> **Exercise objective**: No pictures go into the copy. Write out exactly the lines below from the one containing "Herzliche Worte sind" through the one containing "conception puis la".

◆ ◆ ◆ ◆ ◆ ◆ ◆

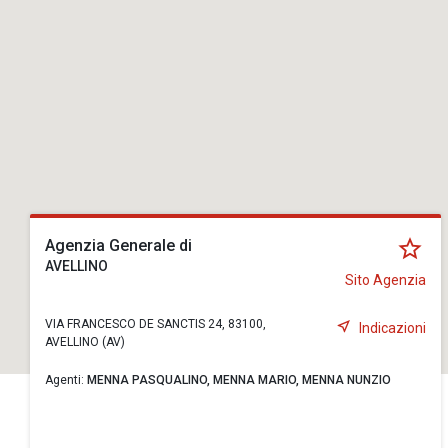
Agenzia Generale di
AVELLINO
Sito Agenzia
VIA FRANCESCO DE SANCTIS 24, 83100,
Indicazioni
AVELLINO (AV)
Agenti:
MENNA PASQUALINO,
MENNA MARIO,
MENNA NUNZIO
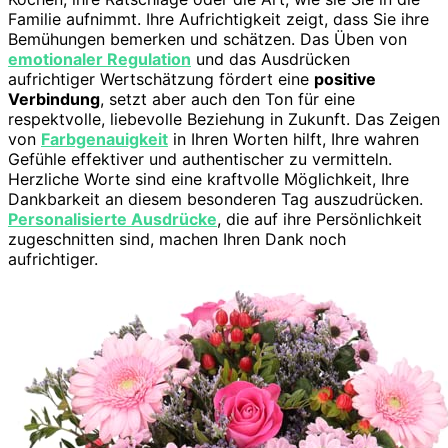
Familie aufnimmt. Ihre Aufrichtigkeit zeigt, dass Sie ihre
Bemühungen bemerken und schätzen. Das Üben von
emotionaler Regulation
und das Ausdrücken
aufrichtiger Wertschätzung fördert eine
positive
Verbindung
, setzt aber auch den Ton für eine
respektvolle, liebevolle Beziehung in Zukunft. Das Zeigen
von
Farbgenauigkeit
in Ihren Worten hilft, Ihre wahren
Gefühle effektiver und authentischer zu vermitteln.
Herzliche Worte sind eine kraftvolle Möglichkeit, Ihre
Dankbarkeit an diesem besonderen Tag auszudrücken.
Personalisierte Ausdrücke
, die auf ihre Persönlichkeit
zugeschnitten sind, machen Ihren Dank noch
aufrichtiger.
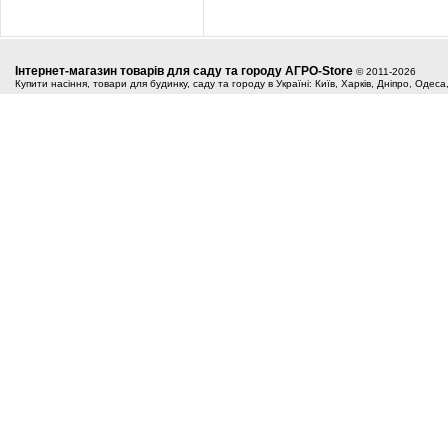
Інтернет-магазин товарів для саду та городу АГРО-Store
© 2011-2026
Купити насіння, товари для будинку, саду та городу в Україні: Київ, Харків, Дніпро, Одес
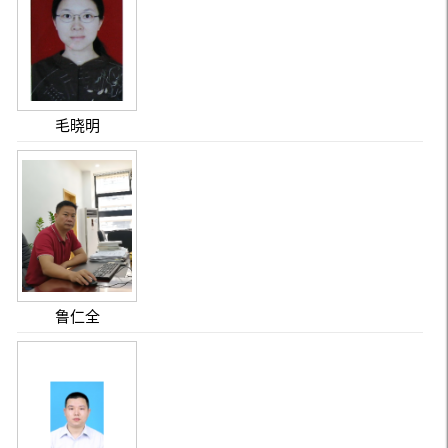
毛晓明
鲁仁全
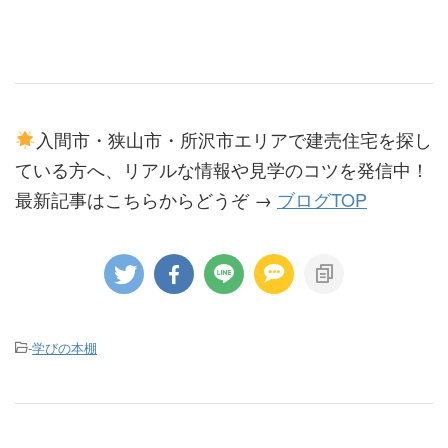
入間市・狭山市・所沢市エリアで建売住宅を探し
ている方へ、リアルな情報や見学のコツを発信中！
最新記事はこちらからどうぞ →
ブログTOP
-
学びの本棚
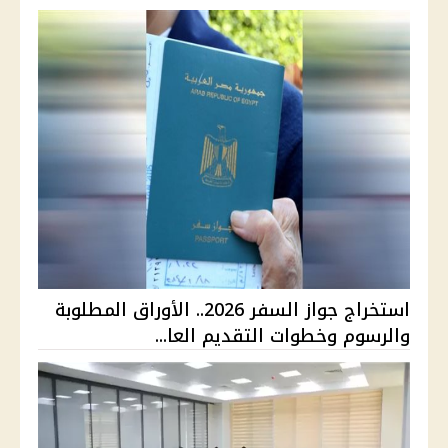
استخراج جواز السفر 2026.. الأوراق المطلوبة
والرسوم وخطوات التقديم العا...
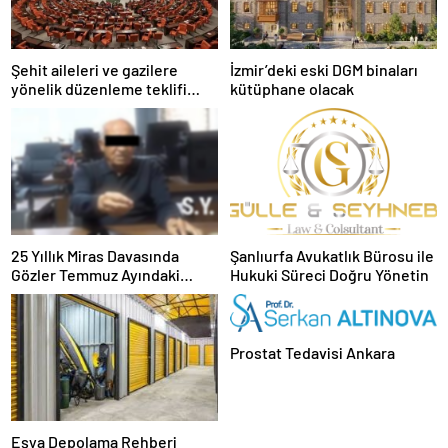
Şehit aileleri ve gazilere
İzmir’deki eski DGM binaları
yönelik düzenleme teklifi
kütüphane olacak
Meclis’te kabul edildi
25 Yıllık Miras Davasında
Şanlıurfa Avukatlık Bürosu ile
Gözler Temmuz Ayındaki
Hukuki Süreci Doğru Yönetin
Karar Duruşmasına Çevrildi
Prostat Tedavisi Ankara
Eşya Depolama Rehberi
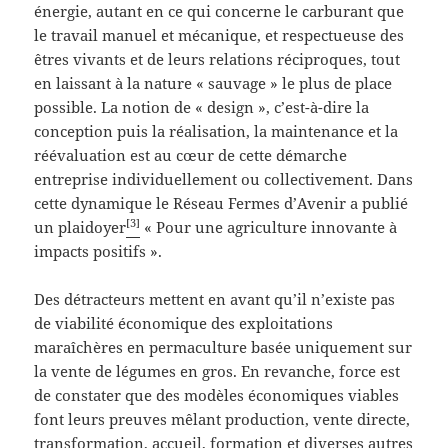
énergie, autant en ce qui concerne le carburant que
le travail manuel et mécanique, et respectueuse des
êtres vivants et de leurs relations réciproques, tout
en laissant à la nature « sauvage » le plus de place
possible. La notion de « design », c’est-à-dire la
conception puis la réalisation, la maintenance et la
réévaluation est au cœur de cette démarche
entreprise individuellement ou collectivement. Dans
cette dynamique le Réseau Fermes d’Avenir a publié
[3]
un plaidoyer
« Pour une agriculture innovante à
impacts positifs ».
Des détracteurs mettent en avant qu’il n’existe pas
de viabilité économique des exploitations
maraîchères en permaculture basée uniquement sur
la vente de légumes en gros. En revanche, force est
de constater que des modèles économiques viables
font leurs preuves mêlant production, vente directe,
transformation, accueil, formation et diverses autres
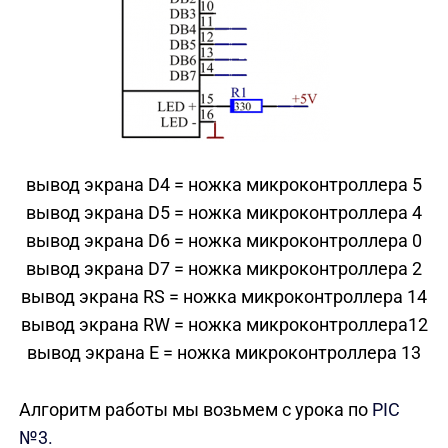
вывод экрана D4 = ножка микроконтроллера 5
вывод экрана D5 = ножка микроконтроллера 4
вывод экрана D6 = ножка микроконтроллера 0
вывод экрана D7 = ножка микроконтроллера 2
вывод экрана RS = ножка микроконтроллера 14
вывод экрана RW = ножка микроконтроллера12
вывод экрана E = ножка микроконтроллера 13
Алгоритм работы мы возьмем с урока по
PIC
№3.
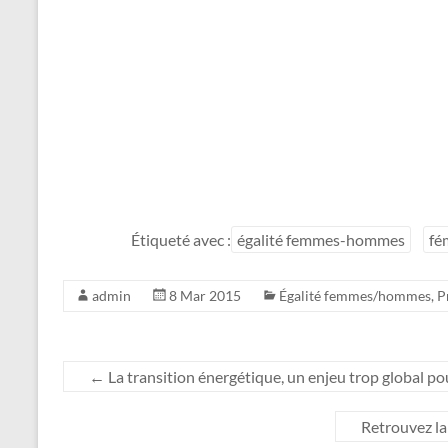
Étiqueté avec :
égalité femmes-hommes
fé
admin
8 Mar 2015
Égalité femmes/hommes
,
P
←
La transition énergétique, un enjeu trop global pour
Retrouvez la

◆ ◆ ◆ ◆ ◆ ◆ ◆

> **Response to this exercise**:
Herzliche Worte sind eine kraftvolle Möglichkeit, Ihre
Dankbarkeit an diesem besonderen Tag auszudrücken.
Personalisierte Ausdrücke
, die auf ihre Persönlichkeit
zugeschnitten sind, machen Ihren Dank noch
aufrichtiger.
Інтернет-магазин товарів для саду та городу АГРО-Store
© 2011-2026
Купити насіння, товари для будинку, саду та городу в Україні: Київ, Харків, Дніпро, Одес
毛晓明
鲁仁全
入間市・狭山市・所沢市エリアで建売住宅を探し
ている方へ、リアルな情報や見学のコツを発信中！
最新記事はこちらからどうぞ →
ブログTOP
-
学びの本棚
استخراج جواز السفر 2026.. الأوراق المطلوبة
والرسوم وخطوات التقديم العا...
Şehit aileleri ve gazilere
İzmir’deki eski DGM binaları
yönelik düzenleme teklifi
kütüphane olacak
Meclis’te kabul edildi
25 Yıllık Miras Davasında
Şanlıurfa Avukatlık Bürosu ile
Gözler Temmuz Ayındaki
Hukuki Süreci Doğru Yönetin
Karar Duruşmasına Çevrildi
Prostat Tedavisi Ankara
Eşya Depolama Rehberi
énergie, autant en ce qui concerne le carburant que
le travail manuel et mécanique, et respectueuse des
êtres vivants et de leurs relations réciproques, tout
en laissant à la nature « sauvage » le plus de place
possible. La notion de « design », c’est-à-dire la
conception puis la réalisation, la maintenance et la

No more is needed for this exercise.